Drivers of Insurance M&A
The implementation of the European Solvency II Directive (Solvency II) in 2016 introduced major changes to solvency and supervisory regulation for the insurance industry. As the industry has adapted to Solvency II requirements, the process of achieving capital compliance has required that European insurance groups examine their businesses. Such examination has resulted in these groups frequently identifying assets and businesses suitable for divestment. Brexit may lead to further review of assets and capital requirements, which in turn may create sale opportunities — for example, disposals by UK insurers of marginal EU businesses. This shuffling of assets (by sale of companies, transfers, or reinsurance, depending on the circumstances) has created opportunities for private equity to access insurance investments.

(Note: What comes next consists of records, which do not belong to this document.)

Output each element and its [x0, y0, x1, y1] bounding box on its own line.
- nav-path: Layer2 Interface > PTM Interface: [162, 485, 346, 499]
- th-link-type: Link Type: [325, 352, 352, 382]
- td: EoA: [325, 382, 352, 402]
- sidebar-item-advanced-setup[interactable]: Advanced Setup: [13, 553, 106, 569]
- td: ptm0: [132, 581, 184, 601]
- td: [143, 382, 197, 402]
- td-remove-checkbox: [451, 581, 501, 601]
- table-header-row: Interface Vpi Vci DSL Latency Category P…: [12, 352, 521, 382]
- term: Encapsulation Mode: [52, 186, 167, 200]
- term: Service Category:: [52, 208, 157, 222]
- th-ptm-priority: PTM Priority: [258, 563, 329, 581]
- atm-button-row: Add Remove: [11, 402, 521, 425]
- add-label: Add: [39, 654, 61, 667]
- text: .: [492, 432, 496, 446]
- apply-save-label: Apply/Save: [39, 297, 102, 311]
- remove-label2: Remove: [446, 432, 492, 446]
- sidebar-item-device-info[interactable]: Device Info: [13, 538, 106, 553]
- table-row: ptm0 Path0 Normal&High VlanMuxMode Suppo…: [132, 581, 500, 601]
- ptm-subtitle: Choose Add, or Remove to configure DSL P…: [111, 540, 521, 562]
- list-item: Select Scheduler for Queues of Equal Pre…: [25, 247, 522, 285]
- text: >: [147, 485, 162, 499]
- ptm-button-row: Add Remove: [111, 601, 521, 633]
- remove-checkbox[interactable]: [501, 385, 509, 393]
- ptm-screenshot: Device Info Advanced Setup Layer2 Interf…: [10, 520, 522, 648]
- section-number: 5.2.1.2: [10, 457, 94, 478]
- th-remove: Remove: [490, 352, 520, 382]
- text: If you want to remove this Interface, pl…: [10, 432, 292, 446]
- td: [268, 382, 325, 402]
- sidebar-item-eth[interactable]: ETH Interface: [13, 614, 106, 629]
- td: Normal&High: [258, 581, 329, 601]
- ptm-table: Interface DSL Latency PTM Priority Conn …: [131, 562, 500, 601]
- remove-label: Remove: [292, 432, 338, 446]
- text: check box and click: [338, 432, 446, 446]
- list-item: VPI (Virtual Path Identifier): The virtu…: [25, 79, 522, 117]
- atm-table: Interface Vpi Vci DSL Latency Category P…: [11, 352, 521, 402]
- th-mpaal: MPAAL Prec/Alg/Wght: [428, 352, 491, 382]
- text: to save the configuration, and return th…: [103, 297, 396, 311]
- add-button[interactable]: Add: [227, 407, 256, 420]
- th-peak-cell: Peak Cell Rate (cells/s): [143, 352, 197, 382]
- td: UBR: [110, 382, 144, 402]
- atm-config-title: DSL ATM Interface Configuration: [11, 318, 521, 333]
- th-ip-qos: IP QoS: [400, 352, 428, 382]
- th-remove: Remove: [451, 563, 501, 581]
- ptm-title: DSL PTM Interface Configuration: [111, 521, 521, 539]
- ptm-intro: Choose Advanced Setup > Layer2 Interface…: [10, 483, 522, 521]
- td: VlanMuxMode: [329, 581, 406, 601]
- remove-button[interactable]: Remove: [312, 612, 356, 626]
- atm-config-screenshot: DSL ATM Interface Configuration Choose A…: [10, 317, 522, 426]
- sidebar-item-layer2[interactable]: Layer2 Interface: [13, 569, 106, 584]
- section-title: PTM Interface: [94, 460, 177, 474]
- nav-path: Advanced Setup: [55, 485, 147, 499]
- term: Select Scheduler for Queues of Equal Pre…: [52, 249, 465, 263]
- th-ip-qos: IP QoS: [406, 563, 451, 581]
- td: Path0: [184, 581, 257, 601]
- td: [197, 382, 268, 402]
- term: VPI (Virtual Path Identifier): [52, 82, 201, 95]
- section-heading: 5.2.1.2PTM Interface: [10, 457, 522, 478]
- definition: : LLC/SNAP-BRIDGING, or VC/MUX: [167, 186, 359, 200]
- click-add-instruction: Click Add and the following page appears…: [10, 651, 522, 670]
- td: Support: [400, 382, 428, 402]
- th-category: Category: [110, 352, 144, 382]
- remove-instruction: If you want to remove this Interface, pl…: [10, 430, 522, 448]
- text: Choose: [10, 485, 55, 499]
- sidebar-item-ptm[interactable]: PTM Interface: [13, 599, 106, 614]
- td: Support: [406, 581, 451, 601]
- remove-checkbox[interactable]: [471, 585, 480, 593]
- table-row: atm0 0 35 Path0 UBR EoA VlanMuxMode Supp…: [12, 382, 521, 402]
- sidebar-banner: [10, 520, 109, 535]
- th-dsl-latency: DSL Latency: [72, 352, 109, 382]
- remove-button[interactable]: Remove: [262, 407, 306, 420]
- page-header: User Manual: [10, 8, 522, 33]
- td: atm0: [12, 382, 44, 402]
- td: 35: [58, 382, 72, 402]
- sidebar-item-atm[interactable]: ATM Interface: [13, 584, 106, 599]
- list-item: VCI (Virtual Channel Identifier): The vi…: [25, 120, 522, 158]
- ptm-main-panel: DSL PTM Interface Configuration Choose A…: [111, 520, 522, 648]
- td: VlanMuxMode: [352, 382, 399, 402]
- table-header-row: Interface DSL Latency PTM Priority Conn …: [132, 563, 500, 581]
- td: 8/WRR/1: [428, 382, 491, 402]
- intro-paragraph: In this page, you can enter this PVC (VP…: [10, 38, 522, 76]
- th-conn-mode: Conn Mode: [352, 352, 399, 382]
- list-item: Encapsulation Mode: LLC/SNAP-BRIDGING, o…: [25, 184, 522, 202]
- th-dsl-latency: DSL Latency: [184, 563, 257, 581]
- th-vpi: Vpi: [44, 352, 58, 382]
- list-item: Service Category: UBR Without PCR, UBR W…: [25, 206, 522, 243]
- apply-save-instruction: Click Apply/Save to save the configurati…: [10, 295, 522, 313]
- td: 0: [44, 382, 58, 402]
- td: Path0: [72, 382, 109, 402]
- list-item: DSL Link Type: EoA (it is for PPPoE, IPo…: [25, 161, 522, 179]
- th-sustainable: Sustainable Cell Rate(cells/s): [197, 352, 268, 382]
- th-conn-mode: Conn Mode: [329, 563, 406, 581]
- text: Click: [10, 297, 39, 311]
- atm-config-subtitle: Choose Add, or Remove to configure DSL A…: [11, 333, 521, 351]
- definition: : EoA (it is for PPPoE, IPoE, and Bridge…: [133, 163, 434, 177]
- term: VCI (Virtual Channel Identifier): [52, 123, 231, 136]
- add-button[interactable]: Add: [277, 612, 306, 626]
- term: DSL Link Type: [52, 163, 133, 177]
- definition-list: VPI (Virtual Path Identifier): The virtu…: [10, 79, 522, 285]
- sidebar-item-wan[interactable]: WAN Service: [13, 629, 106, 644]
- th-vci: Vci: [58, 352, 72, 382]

Further, regulators’ changing perceptions of PE firms have eased approvals for buyout firms as owners of insurance sector businesses. As more PE firms have successfully invested in regulated financial services businesses, and with the growing trend for longer-term funds, regulators have accepted PE funds as owners of insurers, reinsurers, agents, brokers, and other regulated entities. Perceived regulatory hurdles to private equity holding insurance assets, particularly in relation to life insurance (the long-term nature of the business was often viewed as incompatible with the typical three to five year hold periods of PE funds) are diminishing.
Regulatory Challenges for PE Firms Buying Insurance Businesses
However, insurance sector investments may present challenges for PE firms, including the need to comply with regulatory capital regimes such as Solvency II — both at the operating insurance company level and at the holding insurance company level. PE firms will find achieving the traditional leveraged investment approach within the regulatory capital requirements (which include limits on the amount and type of debt) challenging. Therefore, PE firms should consider careful and innovative structuring at an early stage to take account of the applicable regulatory requirements.
Breadth of Market Presents Varied Deals
M&A in insurance distribution and brokerage businesses has been particularly active, as market participants seek to consolidate and build scale in a widely fragmented market. Insurance brokers and agents have been attractive targets for PE firms because of the opportunity to grow quickly through acquisitions and the relatively lighter regulatory and capital requirements (compared to, for example, an insurer).
In addition, the life insurance sector has also been attracting PE firms looking to manage longer-term capital, by acquiring life and annuity businesses and then becoming managers of the premium income assets, and seeking to add value through their investment expertise to generate higher investment returns. We expect that the combination of these factors will lead to continued interest in the UK and European insurance sector from PE firms, particularly from longer-term funds.